# Dataset items:
──────────────────────────────
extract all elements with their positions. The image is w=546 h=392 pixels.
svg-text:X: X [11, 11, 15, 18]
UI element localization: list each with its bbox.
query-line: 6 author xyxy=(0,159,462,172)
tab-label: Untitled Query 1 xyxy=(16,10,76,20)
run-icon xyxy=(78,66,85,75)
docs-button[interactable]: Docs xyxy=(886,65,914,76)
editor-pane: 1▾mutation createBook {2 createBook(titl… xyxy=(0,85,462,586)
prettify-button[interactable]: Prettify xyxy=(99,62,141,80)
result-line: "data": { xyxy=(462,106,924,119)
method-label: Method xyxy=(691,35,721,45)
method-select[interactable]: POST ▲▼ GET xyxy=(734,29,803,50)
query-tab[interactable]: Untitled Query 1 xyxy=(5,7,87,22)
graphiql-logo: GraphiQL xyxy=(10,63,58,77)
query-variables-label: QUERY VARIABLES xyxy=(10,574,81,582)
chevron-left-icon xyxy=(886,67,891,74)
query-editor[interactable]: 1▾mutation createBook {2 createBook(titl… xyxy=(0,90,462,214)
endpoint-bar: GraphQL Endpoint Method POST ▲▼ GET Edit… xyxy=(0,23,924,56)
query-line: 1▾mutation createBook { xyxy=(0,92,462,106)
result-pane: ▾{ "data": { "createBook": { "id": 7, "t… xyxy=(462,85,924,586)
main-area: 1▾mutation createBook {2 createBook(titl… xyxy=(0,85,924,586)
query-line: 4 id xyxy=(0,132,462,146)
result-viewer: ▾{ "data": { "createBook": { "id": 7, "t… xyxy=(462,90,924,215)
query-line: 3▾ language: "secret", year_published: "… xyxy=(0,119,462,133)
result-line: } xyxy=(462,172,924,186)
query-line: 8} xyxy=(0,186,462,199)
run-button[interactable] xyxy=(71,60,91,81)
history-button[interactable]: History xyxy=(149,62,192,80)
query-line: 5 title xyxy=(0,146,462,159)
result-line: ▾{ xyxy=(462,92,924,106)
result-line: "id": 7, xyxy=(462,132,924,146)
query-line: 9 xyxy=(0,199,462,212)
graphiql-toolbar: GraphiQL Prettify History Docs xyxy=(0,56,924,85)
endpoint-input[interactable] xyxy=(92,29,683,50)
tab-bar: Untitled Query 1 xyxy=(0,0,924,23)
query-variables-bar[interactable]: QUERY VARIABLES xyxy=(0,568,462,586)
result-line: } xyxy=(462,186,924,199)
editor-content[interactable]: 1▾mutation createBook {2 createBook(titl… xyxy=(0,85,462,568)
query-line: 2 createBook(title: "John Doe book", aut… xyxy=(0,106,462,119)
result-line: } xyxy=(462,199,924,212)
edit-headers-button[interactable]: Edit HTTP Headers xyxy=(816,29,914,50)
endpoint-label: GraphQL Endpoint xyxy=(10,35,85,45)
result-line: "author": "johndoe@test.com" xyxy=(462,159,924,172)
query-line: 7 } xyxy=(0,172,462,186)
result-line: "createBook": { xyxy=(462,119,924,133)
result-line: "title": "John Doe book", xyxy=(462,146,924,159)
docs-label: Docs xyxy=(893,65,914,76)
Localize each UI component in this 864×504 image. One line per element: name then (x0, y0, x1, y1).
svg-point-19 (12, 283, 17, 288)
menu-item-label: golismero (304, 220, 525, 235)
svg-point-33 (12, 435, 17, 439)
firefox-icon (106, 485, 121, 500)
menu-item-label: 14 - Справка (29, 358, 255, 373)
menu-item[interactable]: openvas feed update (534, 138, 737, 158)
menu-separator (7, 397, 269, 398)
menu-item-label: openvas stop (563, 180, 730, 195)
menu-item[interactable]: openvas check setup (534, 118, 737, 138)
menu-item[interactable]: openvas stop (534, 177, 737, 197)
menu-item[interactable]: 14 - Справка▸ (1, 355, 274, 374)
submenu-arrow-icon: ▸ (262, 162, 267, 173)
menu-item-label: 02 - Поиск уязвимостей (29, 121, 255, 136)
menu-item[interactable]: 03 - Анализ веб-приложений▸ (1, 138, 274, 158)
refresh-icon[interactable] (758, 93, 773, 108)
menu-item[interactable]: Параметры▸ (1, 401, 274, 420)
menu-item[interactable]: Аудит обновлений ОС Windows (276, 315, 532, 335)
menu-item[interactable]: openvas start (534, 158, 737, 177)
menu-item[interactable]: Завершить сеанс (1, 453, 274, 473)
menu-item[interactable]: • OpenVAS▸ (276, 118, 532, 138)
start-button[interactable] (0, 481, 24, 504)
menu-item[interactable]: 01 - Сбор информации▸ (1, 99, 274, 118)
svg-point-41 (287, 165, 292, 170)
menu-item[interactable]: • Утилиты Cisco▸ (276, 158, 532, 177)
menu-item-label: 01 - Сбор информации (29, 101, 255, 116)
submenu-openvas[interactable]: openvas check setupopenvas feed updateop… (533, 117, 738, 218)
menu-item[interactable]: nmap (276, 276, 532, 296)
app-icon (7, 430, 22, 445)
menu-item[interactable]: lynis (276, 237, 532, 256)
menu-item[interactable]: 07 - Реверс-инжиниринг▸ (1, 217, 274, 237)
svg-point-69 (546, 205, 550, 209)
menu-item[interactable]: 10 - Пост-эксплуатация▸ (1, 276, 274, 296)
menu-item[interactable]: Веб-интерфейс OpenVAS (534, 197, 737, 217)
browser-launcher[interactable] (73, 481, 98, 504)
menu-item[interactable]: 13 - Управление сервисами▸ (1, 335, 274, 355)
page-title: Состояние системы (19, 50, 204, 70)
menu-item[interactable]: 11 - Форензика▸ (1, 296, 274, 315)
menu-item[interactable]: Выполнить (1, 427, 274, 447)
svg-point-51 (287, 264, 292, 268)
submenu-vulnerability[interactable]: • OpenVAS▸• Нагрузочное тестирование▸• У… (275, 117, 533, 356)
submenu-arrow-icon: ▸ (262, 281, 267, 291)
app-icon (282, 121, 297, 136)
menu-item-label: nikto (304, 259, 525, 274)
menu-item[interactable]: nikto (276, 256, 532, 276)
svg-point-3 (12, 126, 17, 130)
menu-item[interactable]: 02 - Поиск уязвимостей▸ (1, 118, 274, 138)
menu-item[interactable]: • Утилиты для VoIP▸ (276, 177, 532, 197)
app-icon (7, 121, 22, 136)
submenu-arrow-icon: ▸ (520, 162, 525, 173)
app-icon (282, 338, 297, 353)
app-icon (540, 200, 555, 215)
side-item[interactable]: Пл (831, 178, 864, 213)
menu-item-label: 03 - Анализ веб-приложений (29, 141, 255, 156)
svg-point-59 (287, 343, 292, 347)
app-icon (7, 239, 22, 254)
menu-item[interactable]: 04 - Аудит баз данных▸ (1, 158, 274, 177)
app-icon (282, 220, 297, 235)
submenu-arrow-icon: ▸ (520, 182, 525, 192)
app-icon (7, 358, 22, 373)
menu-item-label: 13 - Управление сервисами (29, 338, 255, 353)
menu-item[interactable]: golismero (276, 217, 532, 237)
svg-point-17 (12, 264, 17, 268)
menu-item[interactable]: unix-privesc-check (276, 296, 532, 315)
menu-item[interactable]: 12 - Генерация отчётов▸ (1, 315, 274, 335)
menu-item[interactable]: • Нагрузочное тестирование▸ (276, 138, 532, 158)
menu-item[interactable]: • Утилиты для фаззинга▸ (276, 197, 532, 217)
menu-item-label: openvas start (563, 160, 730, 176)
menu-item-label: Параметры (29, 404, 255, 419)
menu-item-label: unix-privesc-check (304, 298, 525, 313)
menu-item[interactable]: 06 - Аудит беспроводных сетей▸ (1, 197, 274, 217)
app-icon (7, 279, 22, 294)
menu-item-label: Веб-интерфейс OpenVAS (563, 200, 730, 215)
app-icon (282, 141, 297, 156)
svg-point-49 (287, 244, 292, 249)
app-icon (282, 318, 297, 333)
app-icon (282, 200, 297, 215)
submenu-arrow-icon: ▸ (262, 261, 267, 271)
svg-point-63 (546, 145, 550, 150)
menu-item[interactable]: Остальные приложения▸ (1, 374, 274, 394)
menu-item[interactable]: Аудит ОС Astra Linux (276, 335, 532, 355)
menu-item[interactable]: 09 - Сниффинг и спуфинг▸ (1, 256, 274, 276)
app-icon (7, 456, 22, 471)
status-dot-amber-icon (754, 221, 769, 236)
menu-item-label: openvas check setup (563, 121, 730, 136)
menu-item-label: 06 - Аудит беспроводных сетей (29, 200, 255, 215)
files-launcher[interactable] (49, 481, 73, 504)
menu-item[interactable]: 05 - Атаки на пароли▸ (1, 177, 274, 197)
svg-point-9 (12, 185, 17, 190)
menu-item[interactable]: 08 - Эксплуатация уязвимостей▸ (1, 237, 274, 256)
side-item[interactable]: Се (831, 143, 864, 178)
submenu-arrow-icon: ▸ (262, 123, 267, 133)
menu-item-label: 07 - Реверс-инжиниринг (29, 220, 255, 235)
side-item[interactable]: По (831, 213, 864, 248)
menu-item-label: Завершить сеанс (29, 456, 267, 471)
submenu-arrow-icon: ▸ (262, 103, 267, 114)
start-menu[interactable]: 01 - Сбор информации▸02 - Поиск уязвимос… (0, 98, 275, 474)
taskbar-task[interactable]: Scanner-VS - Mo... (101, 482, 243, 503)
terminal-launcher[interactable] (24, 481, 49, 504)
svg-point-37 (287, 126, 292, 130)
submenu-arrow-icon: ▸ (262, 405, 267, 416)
──────────────────────────────
# WORK TO COMPLETE:
Look through the records above for the word "variables" and state how many lines contain it, giving the number alone.

# SOLUTION FOR THIS TASK:
2